1997 war der Franzose Christophe André als Mitarbeiter von Ärzte ohne Grenzen in der Stadt Nasran in Inguschetien, eine kleine russische Republik westlich von Tschetschenien, im Einsatz. In der Nacht vom 1. auf den 2. Juli schlief er erstmalig allein im Gebäude der NGO. Dies nutzten tschetschenische Separatisten aus um ihn zu überfallen. Christophe, der sich sicher waren seine Angreifer wollten nur das Geld aus dem Safe, schließlich war am nächsten Morgen Zahltag, wurde schnell eines besseren belehrt. Sie zerrten ihn aus dem Haus, steckten ihn in ein Auto und fuhren gen Osten nach Tschetschenien. Dort wurde er über die längste Zeit hinweg in einem kleinen Haus in einem Dorf nahe der Stadt Grosny, stets an das Rohr der Heizung gekettet, als Geisel gehalten. Christophe war insgesamt 111 Tage Geisel. Über 10 Jahre später traf er sich mit dem frankokanadischen Comicautor und Zeichner Guy Delisle.
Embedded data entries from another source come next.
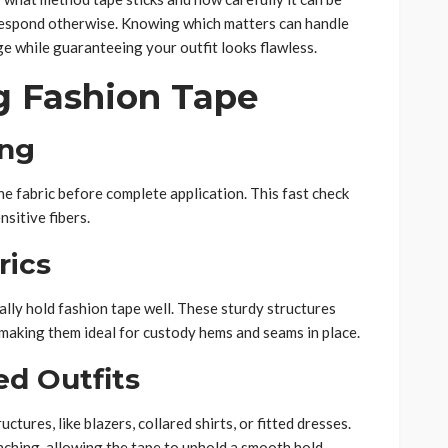
ll respond otherwise. Knowing which matters can handle
 while guaranteeing your outfit looks flawless.
g Fashion Tape
ing
he fabric before complete application. This fast check
nsitive fibers.
rics
ally hold fashion tape well. These sturdy structures
p, making them ideal for custody hems and seams in place.
ed Outfits
ctures, like blazers, collared shirts, or fitted dresses.
nching, allowing the tape to uphold a smooth hold.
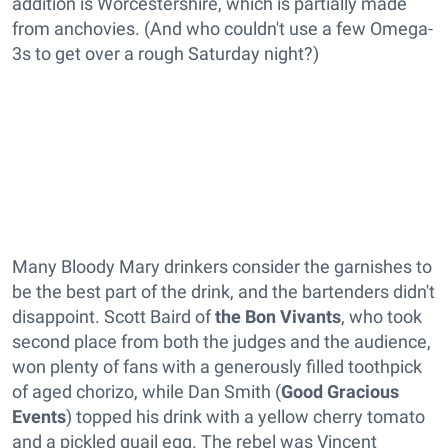
addition is Worcestershire, which is partially made
from anchovies. (And who couldn't use a few Omega-
3s to get over a rough Saturday night?)
Many Bloody Mary drinkers consider the garnishes to
be the best part of the drink, and the bartenders didn't
disappoint. Scott Baird of
the Bon Vivants
, who took
second place from both the judges and the audience,
won plenty of fans with a generously filled toothpick
of aged chorizo, while Dan Smith (
Good Gracious
Events
) topped his drink with a yellow cherry tomato
and a pickled quail egg. The rebel was Vincent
Dieser wandelte Christophes annekdotischen Erinnerungen zu einem weiteren seiner beliebten dokumentarischen Comics.
Erstmals hat Delisle einen dokumentarischen Comic geschaffen, der nicht seine Sicht und seine persönliche Meinung wiedergibt. Diesmal schildert er also die Geschichte einer anderen Person und zwar die von Christophe André, einem Mitarbeiter einer NGO, der 111 Tage Geisel in Tschetschenien war. Auf über 400 schildert er dazu den Alltag als Geisel. Stets wiederholen sich die wenigen gleichen Abläufe. Aufwachen, Frühstück, Hanschellen ab, Klogang, wieder festketten Abendbrot, schlafen und von vorn. All das mehrere Monate ohne Kontakt nach außen, ohne zu wissen ob überhaupt nach ihm gesucht wird. Die stärkste Leistung von Delisle ist dabei diesen Alltag nicht langweilig und monoton werden zu lassen, weil es eben genau das ist: Monoton.
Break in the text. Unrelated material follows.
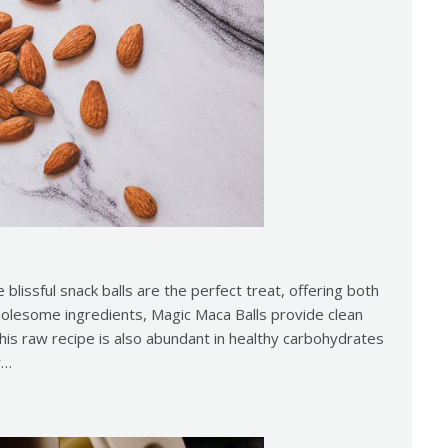
e blissful snack balls are the perfect treat, offering both
holesome ingredients, Magic Maca Balls provide clean
This raw recipe is also abundant in healthy carbohydrates
y…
Christophes Geschichte ist eben real und kein filmische Drehbuch. Seine Geiselnehmer sind keine Monster wie in Hollywood Filmen, eher nette Menschen, die ihn zufällig gefangenhalten, es gibt keinen aufwendigen Fluchtplan keine Action, nur jeden Tag die gleiche Prozedur. Die Abfolge der immer gleichen Bilder schafft es die Lesenden wie André selbst langsam zu zermürben, durch die inneren Monologe der Geisel bleibt die Handlung aber stets im Fluss und langweilt nicht. Schnell nimmt die Geschichte euch in ihren Bann und lässt euch mitfiebern. Teilweise war ich so sehr in der Geschichte, dass es unwirklich wurde, dass diese spannende Erzählung ein reales menschliches Schicksal wiederspiegelt, der Gedanke daran lässt dann natürlich nur noch mehr mitfühlen.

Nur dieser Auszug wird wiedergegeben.